Still a great deal of uncertainty
Newly proposed pipeline projects are facing a lot of resistance, and this is probably going to be a headwind that’s going to stick around for the long haul. Management stated that the Line 3 pipeline needs to be replaced, but there has been a tonne of opposition from protesters, so it’s going to be very difficult to for the company to make progress, as it looks for approval across the geographies it runs through. Construction is already moving forward in Canada, Wisconsin, and North Dakota, but the company’s is still waiting for approval by the state of Minnesota, which is expecting to publicly announce a decision in April 2018.
The Line 3 replacement project is expected to be a huge growth driver once it’s in service in a few years, so should Minnesota announce the approval of the project, I suspect Enbridge shares could start to rally after losing ground over the past few years.
I still believe Enbridge is still completely capable of delivering 10% in annual dividend growth until 2024 should all things go according to plan, but it’s also quite possible that the dividend-growth forecast may be downgraded should management decide to focus its efforts on longer-term investments or to use the cash to chip away at the debt.
Valuation
Shares of Enbridge trade at a 23.49 price-to-earnings multiple, a 1.5 price-to-book multiple, and a 9.6 price-to-cash flow multiple, all of which are lower than the company’s five-year historical average multiples of 65.6, 4.5, and 12.8, respectively. The stock is really cheap, but it will likely continue to face a tonne of volatility in the meantime, as investors’ fear increases due to the cloud of uncertainty following the company.
Bottom line
Enbridge is coming off a Q3 2017 earnings miss, and there are fears over what may happen if Minnesota doesn’t give the green light to one of its critical projects.
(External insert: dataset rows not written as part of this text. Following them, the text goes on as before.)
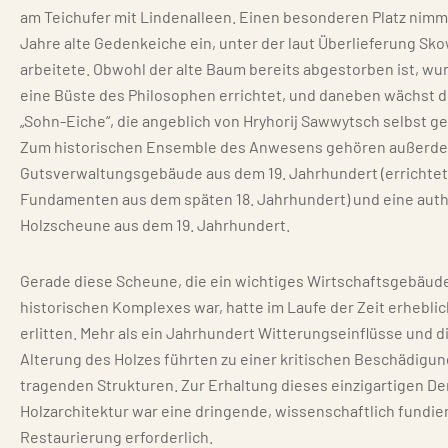
am Teichufer mit Lindenalleen. Einen besonderen Platz nimmt
Jahre alte Gedenkeiche ein, unter der laut Überlieferung Sk
arbeitete. Obwohl der alte Baum bereits abgestorben ist, wu
eine Büste des Philosophen errichtet, und daneben wächst 
„Sohn-Eiche“, die angeblich von Hryhorij Sawwytsch selbst g
Zum historischen Ensemble des Anwesens gehören außerd
Gutsverwaltungsgebäude aus dem 19. Jahrhundert (errichtet
Fundamenten aus dem späten 18. Jahrhundert) und eine aut
Holzscheune aus dem 19. Jahrhundert.
Gerade diese Scheune, die ein wichtiges Wirtschaftsgebäude
historischen Komplexes war, hatte im Laufe der Zeit erhebl
erlitten. Mehr als ein Jahrhundert Witterungseinflüsse und d
Alterung des Holzes führten zu einer kritischen Beschädigun
tragenden Strukturen. Zur Erhaltung dieses einzigartigen D
Holzarchitektur war eine dringende, wissenschaftlich fundie
Restaurierung erforderlich.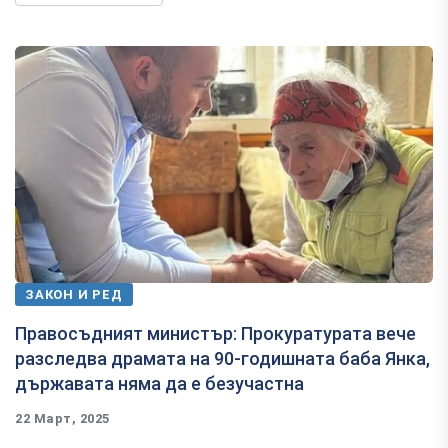
ЗАКОН И РЕД
Правосъдният министър: Прокуратурата вече
разследва драмата на 90-годишната баба Янка,
държавата няма да е безучастна
22 Март, 2025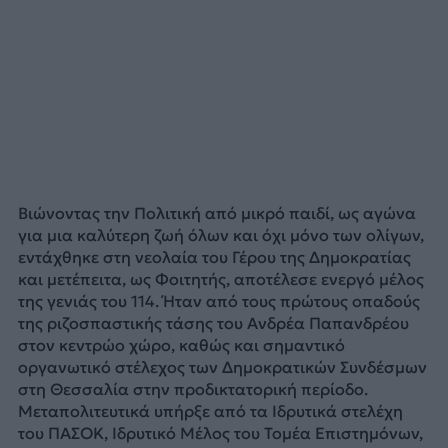
Βιώνοντας την Πολιτική από μικρό παιδί, ως αγώνα
για μια καλύτερη ζωή όλων και όχι μόνο των ολίγων,
εντάχθηκε στη νεολαία του Γέρου της Δημοκρατίας
και μετέπειτα, ως Φοιτητής, αποτέλεσε ενεργό μέλος
της γενιάς του 114. Ήταν από τους πρώτους οπαδούς
της ριζοσπαστικής τάσης του Ανδρέα Παπανδρέου
στον κεντρώο χώρο, καθώς και σημαντικό
οργανωτικό στέλεχος των Δημοκρατικών Συνδέσμων
στη Θεσσαλία στην προδικτατορική περίοδο.
Μεταπολιτευτικά υπήρξε από τα Ιδρυτικά στελέχη
του ΠΑΣΟΚ, Ιδρυτικό Μέλος του Τομέα Επιστημόνων,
Enbridge is still a cheap dividend-growth king, but investors shouldn’t panic if the magnitude of dividend growth going forward isn’t as high as it’s been in the past.
For income investors with a stomach for near-term volatility, Enbridge is a terrific buy on the dip. Just make sure you’ve got cash on the sidelines to buy more, since it’s likely the stock could continue its tumble as the dividend yield (currently at 5.31%) inches closer towards the 6% level.
Enbridge is still a shareholder-friendly company whose management team is doing everything it can to keep its promise of delivering a 10-12% annual dividend-growth rate.